COUR D’APPEL D’AIX-EN-PROVENCE

Chambre 1-7

ARRÊT AU FOND

SUR RENVOI DE COUR DE CASSATION

DU 14 NOVEMBRE 2019

N°2019/ 450

Rôle N° RG 19/04287 – N° Portalis DBVB-V-B7D-

BD6M5

SCI DELFIMMO

C/

SASU MARIONNAUD LAFAYETTE

Copie exécutoire délivrée le :

à :

SCP BADIE SIMON-THIBAUD JUSTON

SCP ERMENEUX-ARNAUD- CAUCHI & ASSOCIES

Décision déférée à la Cour :

Jugement rendu le 15 Juin 2015 par le Tribunal de Grande Instance de Nice n°15/00624 (RG n°13/04372).

Saisine de la Cour d’Appel d’Aix-en-Provence sur renvoi de l’arrêt n° 138 F-D rendu par la Cour de Cassation en date du Jeudi 21 Février 2019 qui a cassé et annulé, mais seulement en ce qu’il rejette la demande de la Société DELFIMMO en paiement de la somme de 235.355 Euros à titre d’indemnité d’occupation, l’arrêt n°2017/341 (RG n°16/09328) rendu le 23 Novembre 2017, entre les parties, par la Cour d’Appel d’Aix-en-Provence qui avait confirmé en toutes ses dispositions le jugement n°15/00624 (RG n°13/04372) rendu le 15 Juin 2015 par le Tribunal de Grande Instance de Nice

APPELANTE

SCI DELFIMMO Immatriculée au RCS d’Antibes sous le n°428.782.684, prise en la personne de son représentant légal en exercice domicilié en cette qualité audit siège, demeurant [Adresse 1]

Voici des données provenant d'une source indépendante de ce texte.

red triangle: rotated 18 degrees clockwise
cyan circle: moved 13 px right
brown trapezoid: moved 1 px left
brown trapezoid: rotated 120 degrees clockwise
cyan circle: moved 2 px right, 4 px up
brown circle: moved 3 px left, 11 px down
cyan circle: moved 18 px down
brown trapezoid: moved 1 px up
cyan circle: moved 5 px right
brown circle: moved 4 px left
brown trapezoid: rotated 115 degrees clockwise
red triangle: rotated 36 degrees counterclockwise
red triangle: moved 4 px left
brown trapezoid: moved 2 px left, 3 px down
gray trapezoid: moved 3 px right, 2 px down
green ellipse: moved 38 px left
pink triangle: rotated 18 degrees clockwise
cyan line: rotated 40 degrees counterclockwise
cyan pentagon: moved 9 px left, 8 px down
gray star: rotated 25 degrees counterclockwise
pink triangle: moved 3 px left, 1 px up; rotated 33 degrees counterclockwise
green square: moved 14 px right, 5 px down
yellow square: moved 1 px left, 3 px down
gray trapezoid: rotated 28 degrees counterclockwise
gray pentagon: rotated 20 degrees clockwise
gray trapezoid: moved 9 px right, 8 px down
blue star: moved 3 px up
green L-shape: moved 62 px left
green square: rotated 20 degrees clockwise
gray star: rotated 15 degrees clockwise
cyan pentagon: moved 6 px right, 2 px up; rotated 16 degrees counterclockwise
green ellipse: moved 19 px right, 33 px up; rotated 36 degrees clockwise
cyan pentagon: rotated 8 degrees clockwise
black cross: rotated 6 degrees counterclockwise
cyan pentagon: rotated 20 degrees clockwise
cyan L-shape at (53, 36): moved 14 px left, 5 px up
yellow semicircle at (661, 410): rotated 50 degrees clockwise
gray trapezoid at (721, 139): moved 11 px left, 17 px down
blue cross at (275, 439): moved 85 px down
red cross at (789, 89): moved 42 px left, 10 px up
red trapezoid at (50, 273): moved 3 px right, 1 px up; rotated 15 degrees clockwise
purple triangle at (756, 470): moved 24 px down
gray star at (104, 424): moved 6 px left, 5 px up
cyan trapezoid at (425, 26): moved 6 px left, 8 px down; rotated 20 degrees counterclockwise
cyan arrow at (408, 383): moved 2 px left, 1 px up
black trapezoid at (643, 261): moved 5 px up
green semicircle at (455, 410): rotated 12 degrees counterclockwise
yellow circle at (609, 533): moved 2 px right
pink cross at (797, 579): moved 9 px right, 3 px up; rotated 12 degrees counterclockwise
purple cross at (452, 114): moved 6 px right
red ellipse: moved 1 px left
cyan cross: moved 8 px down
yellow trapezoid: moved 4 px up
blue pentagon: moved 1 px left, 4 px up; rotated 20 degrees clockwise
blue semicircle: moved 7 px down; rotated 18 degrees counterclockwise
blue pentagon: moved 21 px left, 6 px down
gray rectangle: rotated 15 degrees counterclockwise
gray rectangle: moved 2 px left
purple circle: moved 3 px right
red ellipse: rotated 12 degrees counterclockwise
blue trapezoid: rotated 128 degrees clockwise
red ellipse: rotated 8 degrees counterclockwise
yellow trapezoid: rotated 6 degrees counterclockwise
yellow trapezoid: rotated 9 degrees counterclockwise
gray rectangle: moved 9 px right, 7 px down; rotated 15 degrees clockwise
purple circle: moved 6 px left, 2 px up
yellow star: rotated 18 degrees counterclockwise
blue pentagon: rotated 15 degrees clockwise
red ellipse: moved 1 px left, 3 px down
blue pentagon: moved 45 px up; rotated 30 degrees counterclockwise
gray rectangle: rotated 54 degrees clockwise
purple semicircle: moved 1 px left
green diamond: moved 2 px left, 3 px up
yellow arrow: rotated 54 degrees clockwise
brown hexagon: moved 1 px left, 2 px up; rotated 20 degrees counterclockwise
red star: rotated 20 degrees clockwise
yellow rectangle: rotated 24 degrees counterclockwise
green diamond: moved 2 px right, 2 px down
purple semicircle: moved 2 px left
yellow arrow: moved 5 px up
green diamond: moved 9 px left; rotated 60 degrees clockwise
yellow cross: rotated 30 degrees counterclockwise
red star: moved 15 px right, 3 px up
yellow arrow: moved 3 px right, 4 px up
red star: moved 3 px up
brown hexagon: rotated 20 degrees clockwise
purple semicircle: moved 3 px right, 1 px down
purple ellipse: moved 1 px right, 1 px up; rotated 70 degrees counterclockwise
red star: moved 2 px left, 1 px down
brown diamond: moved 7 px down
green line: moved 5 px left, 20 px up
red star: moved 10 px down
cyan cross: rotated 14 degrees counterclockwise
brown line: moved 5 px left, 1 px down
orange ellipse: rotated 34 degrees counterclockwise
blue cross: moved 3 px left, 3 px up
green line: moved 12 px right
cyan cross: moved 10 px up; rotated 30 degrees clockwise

représentée par Me Roselyne SIMON-THIBAUD de la SCP BADIE SIMON-THIBAUD JUSTON, avocat au barreau d’AIX-EN-PROVENCE,

assistée par Me Michel MONTAGARD, avocat au barreau de NICE, plaidant

INTIMEE

SASU MARIONNAUD LAFAYETTE immatriculée au R.C.S. de PARIS sous le numéro 348 674 169, prise en la personne de son représentant légal en exercice domicilié es qualité au siège social sis, demeurant [Adresse 2]

représentée par Me Agnès ERMENEUX de la SCP ERMENEUX-ARNAUD- CAUCHI & ASSOCIES, avocat au barreau d’AIX-EN-PROVENCE

assistée par Me Pascale BANIDE, avocat au barreau de Paris,

*-*-*-*-*

COMPOSITION DE LA COUR

En application des dispositions des articles 785 et 786 du code de procédure civile, l’affaire a été débattue le 11 Septembre 2019 en audience publique, les avocats ne s’y étant pas opposés, devant Monsieur Yves BENHAMOU, Président de Chambre, et Madame Carole MENDOZA, Conseillère, chargés du rapport.

Monsieur Yves BENHAMOU, Président de Chambre, a fait un rapport oral à l’audience, avant les plaidoiries.

Ces magistrats ont rendu compte des plaidoiries dans le délibéré de la cour, composée de :

Monsieur Yves BENHAMOU, Président de Chambre

Madame Carole MENDOZA, Conseillère

Madame Laurence DEPARIS, Conseillère

Greffier lors des débats : Mme Natacha BARBE.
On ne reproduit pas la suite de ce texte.